No coincidentally, while the Sandalistas could recite chapter and verse of Contra atrocities the Sandinistas had recounted, they knew nothing of Sandinista human rights violations. Nor were they aware of the Sandinista tyranny that drove up support for the Contras in the first place. Nor were they aware of the ties the Sandinista hierarchy had with the Soviet bloc. The Sandinistas were just "liberals in a hurry."

karrde said...

Thought experiment:

Has anyone ever defended the culture of rural, white-skinned folks in Appalachia with phrases similar to You Do Not Understand Their Culture...They Are Really Nice People Who Just Do Some Things Different....

Somehow, the pejorative term "Redneck" has been attached to this culture.

But I think they fit the description of a culture that needs understanding rather than scorn, in the sense that they are routinely vilified, their artistic efforts (mostly musical) are denigrated, and their cultural patterns are seen as lacking sophistication.

It's a fair question. And it's one that is not often asked.

Donna B. said...

karrde -- of course I would tend to agree with you as those people are part of my background.

However, being sensitive to the terms, I think redneck is not correct -- perhaps hillbilly is.

I really should do some soul-searching as well as historical searching to define the difference... but in my lifetime's experience there is a difference that I can't quite explain.

Assistant Village Idiot said...

There has been some recent effort to incorporate the contribution of Scots-Irish culture, which strongly overlaps with Appalachia. A lot of this has focused on quaintness, however. Sen. James Webb's Born Fighting includes the blurb: "Webb wants not only to offer a history of the Scots-Irish but to redeem them from their redneck, hillbilly stereotype and place them at the center of American history and culture." Section Four of David Hackett Fisher's Albion's Seed also taught me a lot.

Donna, I associate hillbillies much more strongly with Appalachia or the Ozarks; rednecks I see as a more generic and dispersed group throughout the South and Midwest. And hillbillies are skinnier. My two oldest sons went to college in KY. Perhaps they want to weigh in on this.

Donna B. said...

Thinking back to Albion's Seed, maybe the rednecks we know today are a mixture of the Scots-Irish and the Cavaliers. That would be logical geographically, I think.

Assistant Village Idiot said...

Scots-Irish and the hired help of the Cavaliers, much the greater part of that population.

karrde said...

Of course, the one thing that is different between the friends of the Scots-Irish and the You-Just-Do-Not-Understand-This-Culture crowd is the fundamental tone they take.

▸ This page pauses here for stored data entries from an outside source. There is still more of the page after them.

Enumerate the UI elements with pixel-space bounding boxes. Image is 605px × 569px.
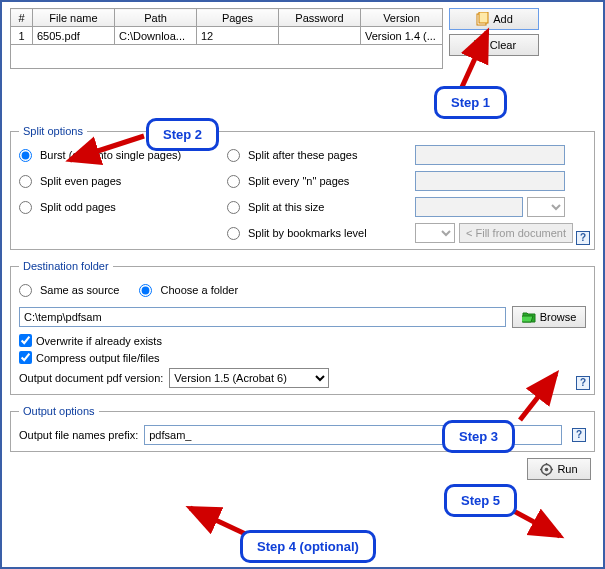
radio-after[interactable]: Split after these pages: [227, 145, 407, 165]
radio-every-n[interactable]: Split every "n" pages: [227, 171, 407, 191]
add-button-label: Add: [493, 13, 513, 25]
prefix-label: Output file names prefix:: [19, 429, 138, 441]
radio-bookmarks-label: Split by bookmarks level: [248, 227, 367, 239]
add-button[interactable]: Add: [449, 8, 539, 30]
output-options-group: Output options Output file names prefix:…: [10, 405, 595, 452]
col-version[interactable]: Version: [361, 9, 443, 27]
pdf-version-select[interactable]: Version 1.5 (Acrobat 6): [169, 368, 329, 388]
svg-point-4: [545, 467, 549, 471]
radio-odd-input[interactable]: [19, 201, 32, 214]
destination-path-input[interactable]: [19, 307, 506, 327]
gear-icon: [540, 463, 553, 476]
radio-size-input[interactable]: [227, 201, 240, 214]
svg-rect-1: [479, 12, 488, 23]
radio-after-input[interactable]: [227, 149, 240, 162]
overwrite-checkbox[interactable]: [19, 334, 32, 347]
radio-burst-input[interactable]: [19, 149, 32, 162]
radio-choose-folder-input[interactable]: [139, 284, 152, 297]
col-num[interactable]: #: [11, 9, 33, 27]
destination-folder-group: Destination folder Same as source Choose…: [10, 260, 595, 395]
add-file-icon: [475, 12, 489, 26]
step-5-callout: Step 5: [444, 484, 517, 517]
cell-password: [279, 27, 361, 45]
radio-size[interactable]: Split at this size: [227, 197, 407, 217]
folder-icon: [522, 311, 536, 323]
radio-choose-folder[interactable]: Choose a folder: [139, 280, 238, 300]
file-table-area: # File name Path Pages Password Version …: [10, 8, 595, 69]
col-filename[interactable]: File name: [33, 9, 115, 27]
size-input[interactable]: [415, 197, 523, 217]
radio-every-n-label: Split every "n" pages: [248, 175, 349, 187]
radio-size-label: Split at this size: [248, 201, 324, 213]
size-unit-select[interactable]: [527, 197, 565, 217]
browse-button-label: Browse: [540, 311, 577, 323]
radio-bookmarks[interactable]: Split by bookmarks level: [227, 223, 407, 243]
clear-button-label: Clear: [490, 39, 516, 51]
cell-path: C:\Downloa...: [115, 27, 197, 45]
cell-filename: 6505.pdf: [33, 27, 115, 45]
bookmark-level-select[interactable]: [415, 223, 455, 243]
help-icon[interactable]: ?: [572, 428, 586, 442]
arrow-step4: [182, 502, 262, 542]
cell-version: Version 1.4 (...: [361, 27, 443, 45]
col-pages[interactable]: Pages: [197, 9, 279, 27]
table-row-empty: [11, 45, 443, 69]
after-pages-input[interactable]: [415, 145, 565, 165]
split-options-legend: Split options: [19, 125, 87, 137]
col-password[interactable]: Password: [279, 9, 361, 27]
help-icon[interactable]: ?: [576, 231, 590, 245]
pdf-version-label: Output document pdf version:: [19, 372, 163, 384]
every-n-input[interactable]: [415, 171, 565, 191]
radio-odd[interactable]: Split odd pages: [19, 197, 219, 217]
radio-choose-folder-label: Choose a folder: [160, 284, 238, 296]
radio-even[interactable]: Split even pages: [19, 171, 219, 191]
radio-burst[interactable]: Burst (split into single pages): [19, 145, 219, 165]
radio-even-label: Split even pages: [40, 175, 121, 187]
destination-folder-legend: Destination folder: [19, 260, 113, 272]
help-icon[interactable]: ?: [576, 376, 590, 390]
radio-bookmarks-input[interactable]: [227, 227, 240, 240]
radio-same-source[interactable]: Same as source: [19, 280, 119, 300]
overwrite-label: Overwrite if already exists: [36, 335, 162, 347]
radio-same-source-input[interactable]: [19, 284, 32, 297]
compress-label: Compress output file/files: [36, 352, 160, 364]
fill-from-document-button[interactable]: < Fill from document: [459, 223, 573, 243]
compress-checkbox-row[interactable]: Compress output file/files: [19, 351, 586, 364]
clear-button[interactable]: Clear: [449, 34, 539, 56]
clear-icon: [472, 38, 486, 52]
split-options-group: Split options Burst (split into single p…: [10, 125, 595, 250]
radio-odd-label: Split odd pages: [40, 201, 116, 213]
radio-after-label: Split after these pages: [248, 149, 357, 161]
compress-checkbox[interactable]: [19, 351, 32, 364]
prefix-input[interactable]: [144, 425, 562, 445]
step-4-callout: Step 4 (optional): [240, 530, 376, 563]
file-table[interactable]: # File name Path Pages Password Version …: [10, 8, 443, 69]
radio-burst-label: Burst (split into single pages): [40, 149, 181, 161]
radio-same-source-label: Same as source: [40, 284, 119, 296]
cell-num: 1: [11, 27, 33, 45]
run-button-label: Run: [557, 463, 577, 475]
col-path[interactable]: Path: [115, 9, 197, 27]
run-button[interactable]: Run: [527, 458, 591, 480]
cell-pages: 12: [197, 27, 279, 45]
table-row[interactable]: 1 6505.pdf C:\Downloa... 12 Version 1.4 …: [11, 27, 443, 45]
browse-button[interactable]: Browse: [512, 306, 586, 328]
arrow-step5: [502, 502, 572, 544]
output-options-legend: Output options: [19, 405, 99, 417]
radio-every-n-input[interactable]: [227, 175, 240, 188]
overwrite-checkbox-row[interactable]: Overwrite if already exists: [19, 334, 586, 347]
radio-even-input[interactable]: [19, 175, 32, 188]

When a defender says You-Do-Not-Understand..., he is assuming his own superiority over his audience. He is assuming the problem can be settled with a little discussion, a coming to terms.

Rarely do I hear such pleas alongside an honest assessment of the good and bad (or ugly) elements of the culture.

When a friend or member of a culture is able to make an account of the good and deplore the evil with accuracy, then he is no longer merely asking for Understanding. He is telling a tale and giving his own judgment of the tale.

That judgment can be agreed with or disputed, but it is usually not an attempt to excuse bad behavior via the route of Understanding.